Manpower chief Tan Chuan-Jin had lately been posting about destitute elderly folks that he observed to be in financial trouble. In one Facebook post, he dedicated an observation about an old man begging outside of St. Andrew’s Cathedral and another one more about an elderly woman selling tissue paper.
Whilst it is good for the minister to take his time and turn attention to one individual, I could not feel upset that his time was spent on two elderlies whom do not actually require financial help.
It is bad enough to see an old person begging, especially in employment-rich Singapore. It is even more upsetting to learn that beggars can be earning in a day what some people earn in a month. Some even good enough to earn up to six figures a year.

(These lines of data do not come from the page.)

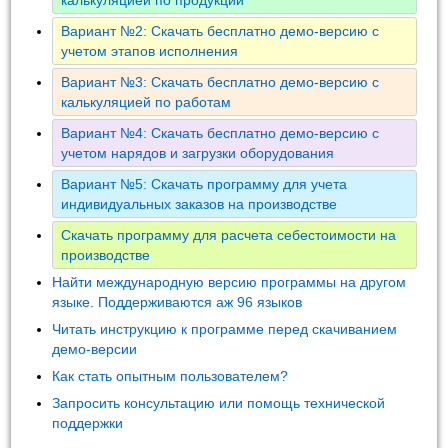
Вариант №2: Скачать бесплатно демо-версию с
учетом этапов исполнения
Вариант №3: Скачать бесплатно демо-версию с
калькуляцией по работам
Вариант №4: Скачать бесплатно демо-версию с
учетом нарядов и загрузки оборудования
Вариант №5: Скачать программу для учета
индивидуальных заказов на производстве
Скачать программу для расчета себестоимости на
производстве
Найти международную версию программы на другом
языке. Поддерживаются аж 96 языков
Читать инструкцию к программе перед скачиванием
демо-версии
Как стать опытным пользователем?
Запросить консультацию или помощь технической
поддержки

Now before you quit your job and start trawling the streets to beg, know that begging is technically illegal in Singapore. According to the Destitute Persons Act, a habitual beggar (someone who was found to be begging on two previous occasions which might cause public nuisance and as a result required to stay at a welfare home) can be fined up to $3,000 or jailed up to two years.
That’s not to say that the government is cruel enough to leave these people to their own devices. The same Act also has provisions for the beggar to be temporarily housed at a welfare home if he or she is found to be unable to fend for themselves.
The Minister added in a Facebook post that we should still continue to “…talk to these old folks or people who seem to need help. Find out what details you can. Where they need help, call COMCARE 1800 222 0000 or let us know so that we can follow up. While it is not always what it seems, and I’ve encountered some similar ‘exploitative’ cases, and there are probably more that a few who see these efforts as easy money-making opportunities, there are genuine folks who do need help. So don’t stop speaking to them and following up…it may make a real difference to some of them.
Indeed we shouldn’t stop talking and helping, just because of a few black sheep.